Keras models have a __`model.fit_generator`__ method that accepts a python generator yielding one batch at a time. But first we need to implement such generator:

In [11]:
import tensorflow
from tensorflow.keras.utils import to_categorical

BATCH_SIZE=32
def generate_batches(sentences,batch_size=BATCH_SIZE,max_len=None,pad=0):
    assert isinstance(sentences,np.ndarray),"Make sure sentences is q numpy array"

    while True:
        indices = np.random.permutation(np.arange(len(sentences)))
        for start in range(0,len(indices)-1,batch_size):
            batch_indices = indices[start:start+batch_size]
            batch_words,batch_tags = [],[]
            for sent in sentences[batch_indices]:
                words,tags = zip(*sent)
                batch_words.append(words)
                batch_tags.append(tags)

            batch_words = to_matrix(batch_words,word_to_id,max_len,pad)
            batch_tags = to_matrix(batch_tags,tag_to_id,max_len,pad)

            batch_tags_1hot = to_categorical(batch_tags,len(all_tags)).reshape(batch_tags.shape+(-1,))
            yield batch_words,batch_tags_1hot


__Callbacks:__ Another thing we need is to measure model performance. The tricky part is not to count accuracy after sentence ends (on padding) and making sure we count all the validation data exactly once.

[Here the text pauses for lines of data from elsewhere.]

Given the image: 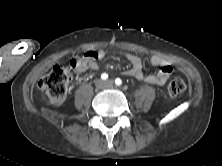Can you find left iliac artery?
Returning <instances> with one entry per match:
<instances>
[{
    "label": "left iliac artery",
    "instance_id": "left-iliac-artery-1",
    "mask_svg": "<svg viewBox=\"0 0 222 166\" xmlns=\"http://www.w3.org/2000/svg\"><path fill=\"white\" fill-rule=\"evenodd\" d=\"M115 84L118 85V86L121 85L122 84V80L120 78H116L115 79Z\"/></svg>",
    "mask_w": 222,
    "mask_h": 166
}]
</instances>
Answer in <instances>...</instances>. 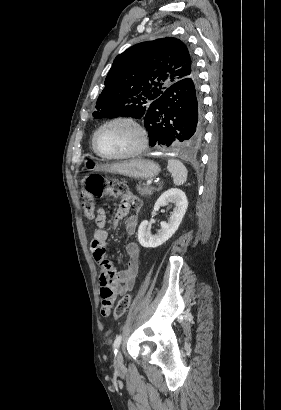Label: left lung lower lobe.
Returning a JSON list of instances; mask_svg holds the SVG:
<instances>
[{
	"instance_id": "0a47b994",
	"label": "left lung lower lobe",
	"mask_w": 281,
	"mask_h": 410,
	"mask_svg": "<svg viewBox=\"0 0 281 410\" xmlns=\"http://www.w3.org/2000/svg\"><path fill=\"white\" fill-rule=\"evenodd\" d=\"M142 120L150 146L174 142L184 149L198 147L203 138V111L197 74L169 86L150 104Z\"/></svg>"
}]
</instances>
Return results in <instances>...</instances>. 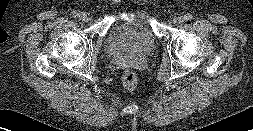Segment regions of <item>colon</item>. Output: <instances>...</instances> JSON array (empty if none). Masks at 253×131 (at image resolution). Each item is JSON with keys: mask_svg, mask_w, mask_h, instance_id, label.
Here are the masks:
<instances>
[{"mask_svg": "<svg viewBox=\"0 0 253 131\" xmlns=\"http://www.w3.org/2000/svg\"><path fill=\"white\" fill-rule=\"evenodd\" d=\"M137 74L133 70H126L123 75L124 87L128 90H134L137 86Z\"/></svg>", "mask_w": 253, "mask_h": 131, "instance_id": "colon-1", "label": "colon"}]
</instances>
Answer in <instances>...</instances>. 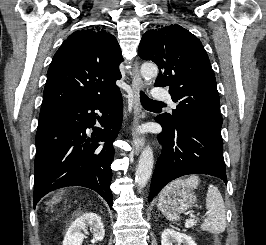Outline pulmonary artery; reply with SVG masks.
<instances>
[{
    "mask_svg": "<svg viewBox=\"0 0 266 245\" xmlns=\"http://www.w3.org/2000/svg\"><path fill=\"white\" fill-rule=\"evenodd\" d=\"M155 90H158V87H155ZM154 96L156 97L157 101H167L168 100V92L167 91H154L153 92ZM170 105L172 108L176 109V103H174L172 100L169 101Z\"/></svg>",
    "mask_w": 266,
    "mask_h": 245,
    "instance_id": "1",
    "label": "pulmonary artery"
}]
</instances>
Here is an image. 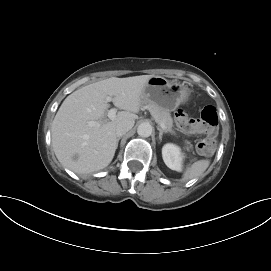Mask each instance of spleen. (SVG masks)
Segmentation results:
<instances>
[{"label": "spleen", "mask_w": 271, "mask_h": 271, "mask_svg": "<svg viewBox=\"0 0 271 271\" xmlns=\"http://www.w3.org/2000/svg\"><path fill=\"white\" fill-rule=\"evenodd\" d=\"M209 160H199L188 166L183 174L182 181L200 177L209 167Z\"/></svg>", "instance_id": "3e777b00"}]
</instances>
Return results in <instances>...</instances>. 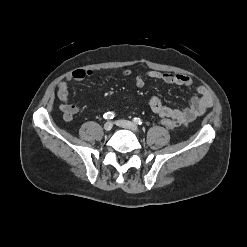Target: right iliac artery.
<instances>
[{"label":"right iliac artery","mask_w":247,"mask_h":247,"mask_svg":"<svg viewBox=\"0 0 247 247\" xmlns=\"http://www.w3.org/2000/svg\"><path fill=\"white\" fill-rule=\"evenodd\" d=\"M104 119L109 120V119H113L115 117V113L114 112H106L103 115Z\"/></svg>","instance_id":"obj_1"}]
</instances>
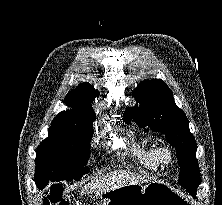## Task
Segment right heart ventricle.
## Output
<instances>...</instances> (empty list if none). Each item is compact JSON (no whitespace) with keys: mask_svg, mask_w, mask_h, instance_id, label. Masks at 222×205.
I'll use <instances>...</instances> for the list:
<instances>
[{"mask_svg":"<svg viewBox=\"0 0 222 205\" xmlns=\"http://www.w3.org/2000/svg\"><path fill=\"white\" fill-rule=\"evenodd\" d=\"M133 154L147 168L155 172L161 169L162 163L158 158L157 147L153 141L146 140L136 142L133 148Z\"/></svg>","mask_w":222,"mask_h":205,"instance_id":"right-heart-ventricle-1","label":"right heart ventricle"}]
</instances>
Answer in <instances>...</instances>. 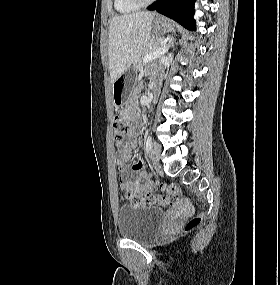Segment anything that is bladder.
I'll return each instance as SVG.
<instances>
[{"label":"bladder","mask_w":280,"mask_h":285,"mask_svg":"<svg viewBox=\"0 0 280 285\" xmlns=\"http://www.w3.org/2000/svg\"><path fill=\"white\" fill-rule=\"evenodd\" d=\"M164 213L146 205H122L117 214L120 236L135 241H150L161 230Z\"/></svg>","instance_id":"bladder-1"}]
</instances>
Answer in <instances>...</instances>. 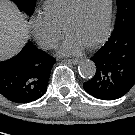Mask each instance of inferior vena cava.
Wrapping results in <instances>:
<instances>
[{
    "label": "inferior vena cava",
    "mask_w": 135,
    "mask_h": 135,
    "mask_svg": "<svg viewBox=\"0 0 135 135\" xmlns=\"http://www.w3.org/2000/svg\"><path fill=\"white\" fill-rule=\"evenodd\" d=\"M40 46L43 49L55 48L57 47V40L54 38H47L40 43Z\"/></svg>",
    "instance_id": "inferior-vena-cava-1"
}]
</instances>
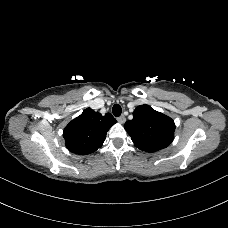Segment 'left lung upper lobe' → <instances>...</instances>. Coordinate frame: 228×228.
Masks as SVG:
<instances>
[{
    "label": "left lung upper lobe",
    "instance_id": "left-lung-upper-lobe-1",
    "mask_svg": "<svg viewBox=\"0 0 228 228\" xmlns=\"http://www.w3.org/2000/svg\"><path fill=\"white\" fill-rule=\"evenodd\" d=\"M124 128L136 147L146 152L166 148L174 139V121L149 105L138 106Z\"/></svg>",
    "mask_w": 228,
    "mask_h": 228
}]
</instances>
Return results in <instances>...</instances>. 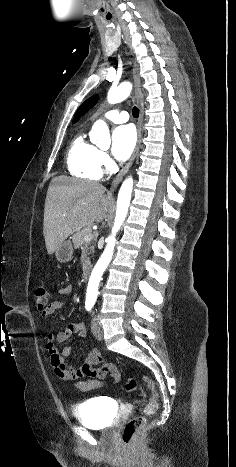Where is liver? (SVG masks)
Segmentation results:
<instances>
[{
    "label": "liver",
    "mask_w": 236,
    "mask_h": 467,
    "mask_svg": "<svg viewBox=\"0 0 236 467\" xmlns=\"http://www.w3.org/2000/svg\"><path fill=\"white\" fill-rule=\"evenodd\" d=\"M96 182L58 176L52 179L45 200L43 234L52 255L71 234L100 223L106 216L110 198Z\"/></svg>",
    "instance_id": "6515ba94"
}]
</instances>
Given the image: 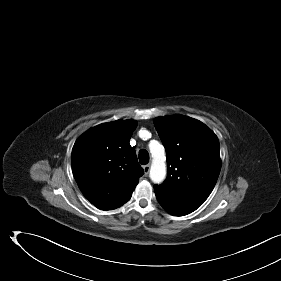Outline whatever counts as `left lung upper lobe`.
<instances>
[{
    "mask_svg": "<svg viewBox=\"0 0 281 281\" xmlns=\"http://www.w3.org/2000/svg\"><path fill=\"white\" fill-rule=\"evenodd\" d=\"M166 149L168 176L156 192L182 193L203 203L213 190L221 169L217 136L199 120L171 115L154 120Z\"/></svg>",
    "mask_w": 281,
    "mask_h": 281,
    "instance_id": "left-lung-upper-lobe-1",
    "label": "left lung upper lobe"
}]
</instances>
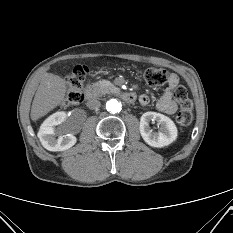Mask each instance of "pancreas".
Returning a JSON list of instances; mask_svg holds the SVG:
<instances>
[{
    "label": "pancreas",
    "mask_w": 233,
    "mask_h": 233,
    "mask_svg": "<svg viewBox=\"0 0 233 233\" xmlns=\"http://www.w3.org/2000/svg\"><path fill=\"white\" fill-rule=\"evenodd\" d=\"M116 90L114 84L110 81L102 79L89 86L87 92L92 91L95 94H109Z\"/></svg>",
    "instance_id": "cf45deb5"
}]
</instances>
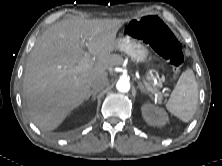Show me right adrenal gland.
<instances>
[{"instance_id":"right-adrenal-gland-1","label":"right adrenal gland","mask_w":222,"mask_h":166,"mask_svg":"<svg viewBox=\"0 0 222 166\" xmlns=\"http://www.w3.org/2000/svg\"><path fill=\"white\" fill-rule=\"evenodd\" d=\"M96 95H97V92L91 91L89 93V95L87 96L86 101L90 98V96H92V100L95 101L96 100Z\"/></svg>"}]
</instances>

While it isn't impossible to persuade Keras to do all of that, we may as well write our own callback that does that.
Keras callbacks allow you to write a custom code to be ran once every epoch or every minibatch. We'll define one via LambdaCallback

In [12]:
def compute_test_accuracy(model):
    test_words,test_tags = zip(*[zip(*sentence) for sentence in test_data])
    test_words,test_tags = to_matrix(test_words,word_to_id),to_matrix(test_tags,tag_to_id)

    #predict tag probabilities of shape [batch,time,n_tags]
    predicted_tag_probabilities = model.predict(test_words,verbose=1)
    predicted_tags = predicted_tag_probabilities.argmax(axis=-1)

    #compute accurary excluding padding
    numerator = np.sum(np.logical_and((predicted_tags == test_tags),(test_words != 0)))
    denominator = np.sum(test_words != 0)
    return float(numerator)/denominator


class EvaluateAccuracy(keras.callbacks.Callback):
    def on_epoch_end(self,epoch,logs=None):
        sys.stdout.flush()
        print("\nMeasuring validation accuracy...")
        acc = compute_test_accuracy(self.model)
        print("\nValidation accuracy: %.5f\n"%acc)
        sys.stdout.flush()

In [13]:
model.compile('adam','categorical_crossentropy')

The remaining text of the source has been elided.